Esta singularidad encerrada en la búsqueda del mal como garantía de un poder ancestral ha acompañado la historia humana con regularidad desconcertante, mostrándose múltiples ejemplos de consagración del estrago o señalamiento cultural de aquel lugar de acceso a un inframundo maldito. Desde la grieta de Houska y el castillo construido en su derredor para contener las fuerzas del mal al monte Osore en Japón, la humanidad ha venido localizando esas transiciones entre el bien y el mal, entre este mundo y aquel, por necesidad, nefando, con la intención, he de suponer, de fijar el límite de la bondad por encima de cualquier cosa. Darse un paseo por la ribera del lago Averno no debía de diferir mucho de asomar el hocico al Lacus Curtius, en el centro del foro romano, para sentir cómo el corazón se le congelaba a uno, a pesar de los fuegos imaginados en un candente y abrasador paraje infernal. En la vieja Hierápolis, cerca de Pammukkale, aquellos griegos tardíos, helenísticos asistentes al surgir de la gran Roma, construyeron su ciudad en torno a otra de las puertas negras, en esta ocasión llamada Puerta de Pluto, que constituía una poderosa fuerza protectora para una ciudad al límite de la civilización. No me extrañaría que, siguiendo esa misma idea, decidiera Felipe II levantar el monasterio de San Lorenzo del Escorial justo en ese paraje donde algunos asumían hallarse las puertas del infierno y no por la cercanía a la capital del reino y su ubicación en la principal vía de comunicación entre ambas partes de la meseta y a escasa distancia de su querida casa en el bosque de Valsaín.

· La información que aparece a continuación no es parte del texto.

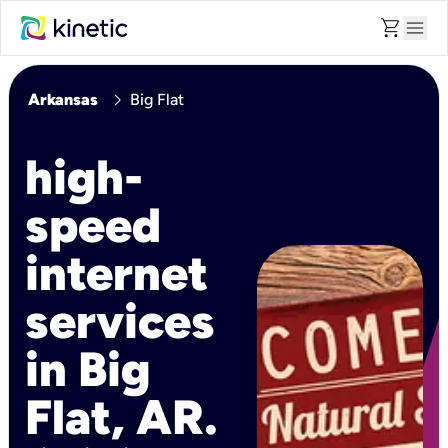
shopping_cart
menu
chevron_right
Arkansas
Big Flat
high-
speed
internet
services
in Big
Flat, AR.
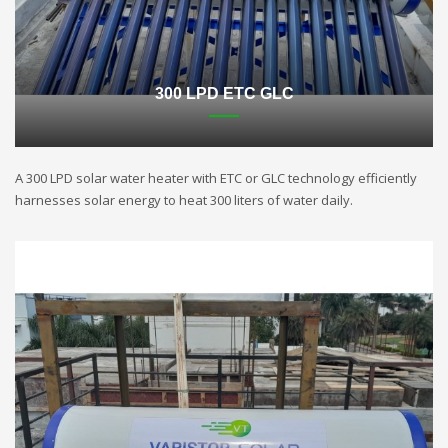
300 LPD ETC GLC
A 300 LPD solar water heater with ETC or GLC technology efficiently
harnesses solar energy to heat 300 liters of water daily.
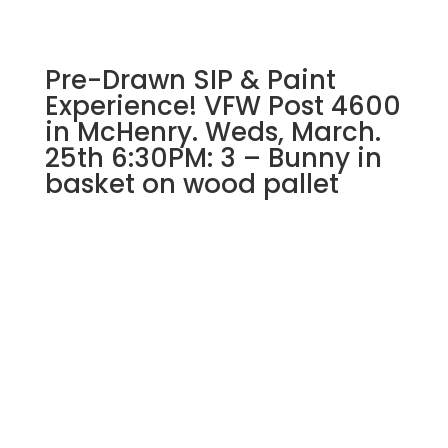
wood
pallet
quantity
Pre-Drawn SIP & Paint
Experience! VFW Post 4600
in McHenry. Weds, March.
25th 6:30PM: 3 – Bunny in
basket on wood pallet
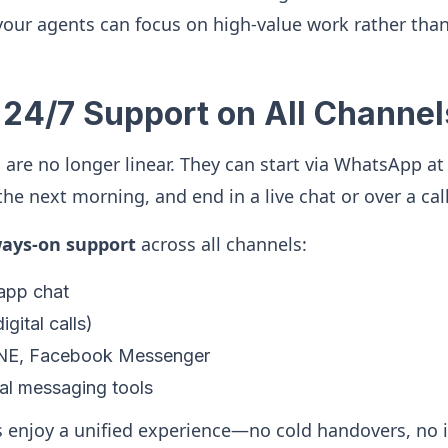
our agents can focus on high-value work rather than
 24/7 Support on All Channel
are no longer linear. They can start via WhatsApp at
he next morning, and end in a live chat or over a call
ways-on support
across all channels:
-app chat
igital calls)
NE, Facebook Messenger
al messaging tools
 enjoy a unified experience—no cold handovers, no 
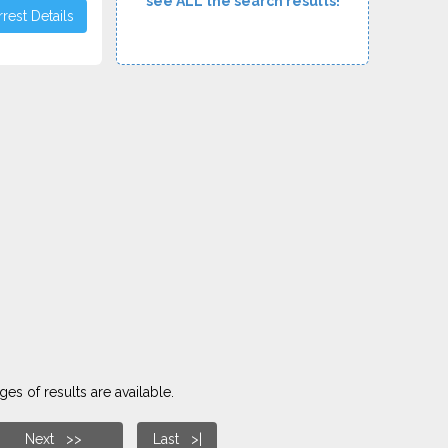
see ALL the search results!
rest Details
es of results are available.
Next >>
Last >|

Y, ya dentro del pinar que nos da vida a los que aquí malamente soportamos el estar alejados de su verdor, resulta sorprendente la fijación que tuvieron en el pasado los pastores de árboles con el infierno y sus múltiples accesos. Oculto entre una mata cerrada de pinos, en la oscuridad de una rocalla fracturada por demasiada lluvia y un hielo descorazonador, los habitantes del bosque han sido capaces de ver lo invisible durante siglos de trasiego al calor de una mísera ascua en noches temibles de ventisca negra. Algo que se mueve en el corazón podrido de un tejo resentido por demasiada poda; un frío hálito que rompe la loma más como suave muerte petrificada que abandona el gélido viento invernal; un chasquido tras el inmenso bolo granítico y una sombra pertinaz que, en lugar de fugarse, prevalece indisciplinada al escrutinio del atemorizado pastor: en todo ello vieron mis paisanos pasados vestigios de un mal capaz de sobrevivir a la belleza inconmensurable de un Paraíso por naturaleza bondadoso. Así, atemorizados por lo desconocido, fueron dando nombres a los arroyos y parajes al calor del frío terror que semejantes lugares les producían. Del arroyo del Infierno al Colmillo del Diablo, uno puede pasear entre la hermosa maldad que alberga este bosque infinito con la seguridad de que, dentro de tamaño horror, se esconde un espacio singular de necesaria visita.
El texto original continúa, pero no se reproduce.